WORK ORDER:
In your copy, the records appear word for word and the pictures do not appear at all.

DATA SECTION:
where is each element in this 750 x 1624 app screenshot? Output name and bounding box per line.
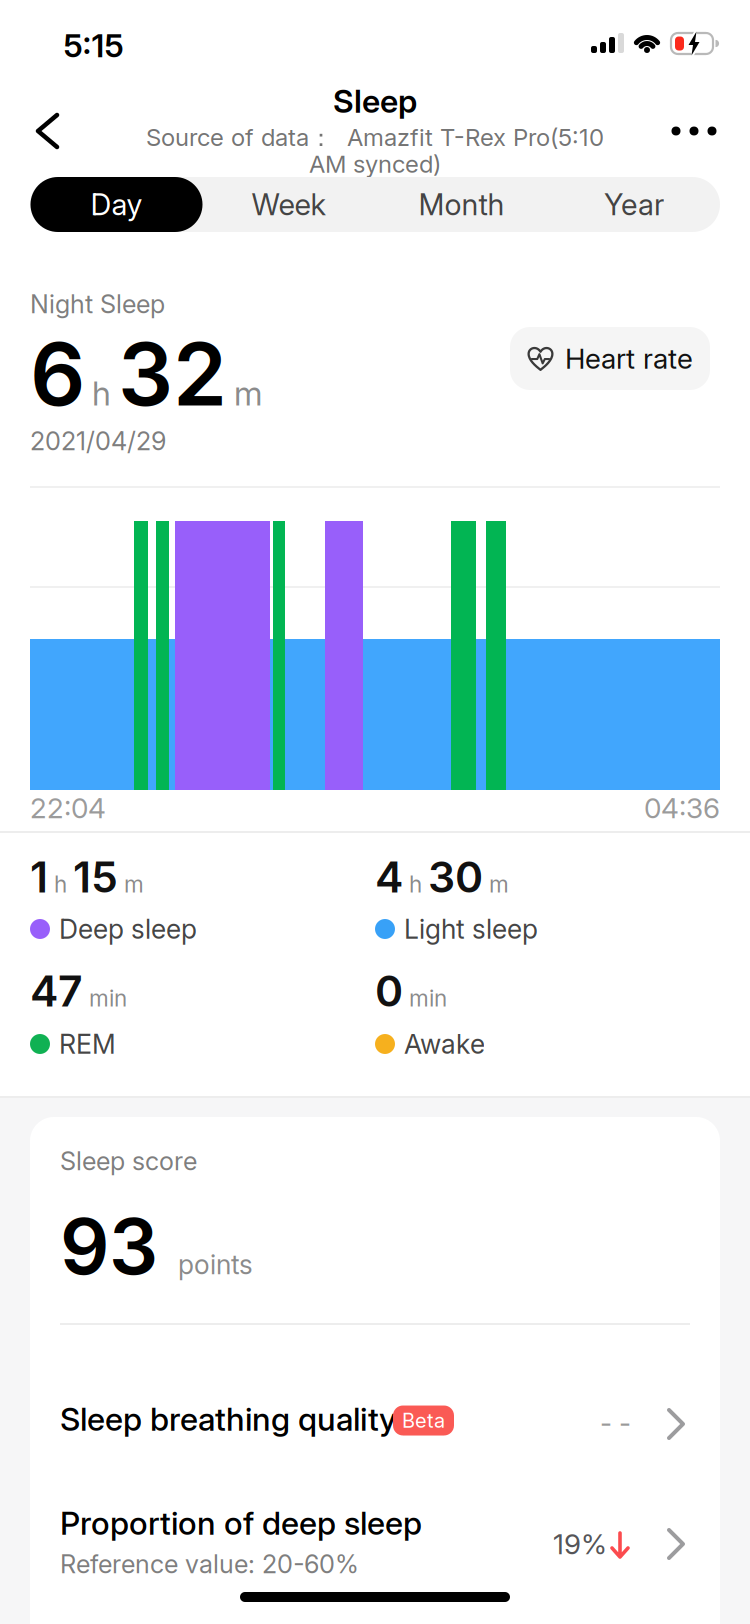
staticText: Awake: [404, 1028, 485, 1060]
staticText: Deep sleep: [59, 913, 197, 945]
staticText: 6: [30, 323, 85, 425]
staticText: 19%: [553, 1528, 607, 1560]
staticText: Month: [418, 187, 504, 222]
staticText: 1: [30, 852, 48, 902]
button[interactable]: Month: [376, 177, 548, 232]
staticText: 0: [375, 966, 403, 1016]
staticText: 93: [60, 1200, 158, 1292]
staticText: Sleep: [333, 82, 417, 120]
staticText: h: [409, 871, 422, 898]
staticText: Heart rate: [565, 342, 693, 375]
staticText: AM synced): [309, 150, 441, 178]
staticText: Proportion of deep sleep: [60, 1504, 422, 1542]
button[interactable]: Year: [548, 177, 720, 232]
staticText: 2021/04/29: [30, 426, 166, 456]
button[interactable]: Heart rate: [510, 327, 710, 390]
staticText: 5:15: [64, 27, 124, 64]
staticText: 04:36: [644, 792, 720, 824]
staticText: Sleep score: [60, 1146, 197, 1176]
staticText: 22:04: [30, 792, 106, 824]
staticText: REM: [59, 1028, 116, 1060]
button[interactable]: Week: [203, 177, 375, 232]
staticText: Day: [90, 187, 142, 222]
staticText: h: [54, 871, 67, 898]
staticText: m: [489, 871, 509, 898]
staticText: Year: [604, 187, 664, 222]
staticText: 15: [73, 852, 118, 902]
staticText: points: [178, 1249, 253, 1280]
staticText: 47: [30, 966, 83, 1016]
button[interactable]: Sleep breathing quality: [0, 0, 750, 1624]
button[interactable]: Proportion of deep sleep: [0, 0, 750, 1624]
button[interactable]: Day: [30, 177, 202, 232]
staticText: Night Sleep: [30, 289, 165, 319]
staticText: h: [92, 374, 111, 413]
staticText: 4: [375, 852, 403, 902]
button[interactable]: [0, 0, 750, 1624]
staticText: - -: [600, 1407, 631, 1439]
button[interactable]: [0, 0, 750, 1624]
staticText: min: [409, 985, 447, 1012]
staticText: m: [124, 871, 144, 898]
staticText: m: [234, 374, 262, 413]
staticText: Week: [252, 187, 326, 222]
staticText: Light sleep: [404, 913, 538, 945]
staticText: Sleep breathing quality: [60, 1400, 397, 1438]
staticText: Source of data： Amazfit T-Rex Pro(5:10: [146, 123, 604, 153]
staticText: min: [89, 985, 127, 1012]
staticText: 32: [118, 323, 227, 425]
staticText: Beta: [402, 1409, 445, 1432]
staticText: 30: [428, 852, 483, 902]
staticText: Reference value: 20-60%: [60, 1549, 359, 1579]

ANSWER BOX:
where is each element in this 750 x 1624 app screenshot? Output name and bounding box per line.
staticText: Awake: [404, 1028, 485, 1060]
staticText: Deep sleep: [59, 913, 197, 945]
staticText: 6: [30, 323, 85, 425]
staticText: 19%: [553, 1528, 607, 1560]
staticText: Month: [418, 187, 504, 222]
staticText: 1: [30, 852, 48, 902]
button[interactable]: Month: [376, 177, 548, 232]
staticText: 0: [375, 966, 403, 1016]
staticText: 93: [60, 1200, 158, 1292]
staticText: Sleep: [333, 82, 417, 120]
staticText: h: [409, 871, 422, 898]
staticText: Heart rate: [565, 342, 693, 375]
staticText: AM synced): [309, 150, 441, 178]
staticText: Proportion of deep sleep: [60, 1504, 422, 1542]
button[interactable]: Year: [548, 177, 720, 232]
staticText: 2021/04/29: [30, 426, 166, 456]
button[interactable]: Heart rate: [510, 327, 710, 390]
staticText: 5:15: [64, 27, 124, 64]
staticText: 04:36: [644, 792, 720, 824]
staticText: Sleep score: [60, 1146, 197, 1176]
staticText: 22:04: [30, 792, 106, 824]
staticText: REM: [59, 1028, 116, 1060]
button[interactable]: Week: [203, 177, 375, 232]
staticText: Day: [90, 187, 142, 222]
staticText: h: [54, 871, 67, 898]
staticText: m: [489, 871, 509, 898]
staticText: Year: [604, 187, 664, 222]
staticText: 15: [73, 852, 118, 902]
staticText: points: [178, 1249, 253, 1280]
staticText: 47: [30, 966, 83, 1016]
button[interactable]: Sleep breathing quality: [0, 0, 750, 1624]
button[interactable]: Proportion of deep sleep: [0, 0, 750, 1624]
button[interactable]: Day: [30, 177, 202, 232]
staticText: Night Sleep: [30, 289, 165, 319]
staticText: h: [92, 374, 111, 413]
staticText: 4: [375, 852, 403, 902]
button[interactable]: [0, 0, 750, 1624]
staticText: - -: [600, 1407, 631, 1439]
button[interactable]: [0, 0, 750, 1624]
staticText: min: [409, 985, 447, 1012]
staticText: m: [124, 871, 144, 898]
staticText: m: [234, 374, 262, 413]
staticText: Week: [252, 187, 326, 222]
staticText: Light sleep: [404, 913, 538, 945]
staticText: Sleep breathing quality: [60, 1400, 397, 1438]
staticText: Source of data： Amazfit T-Rex Pro(5:10: [146, 123, 604, 153]
staticText: min: [89, 985, 127, 1012]
staticText: 32: [118, 323, 227, 425]
staticText: Beta: [402, 1409, 445, 1432]
staticText: 30: [428, 852, 483, 902]
staticText: Reference value: 20-60%: [60, 1549, 359, 1579]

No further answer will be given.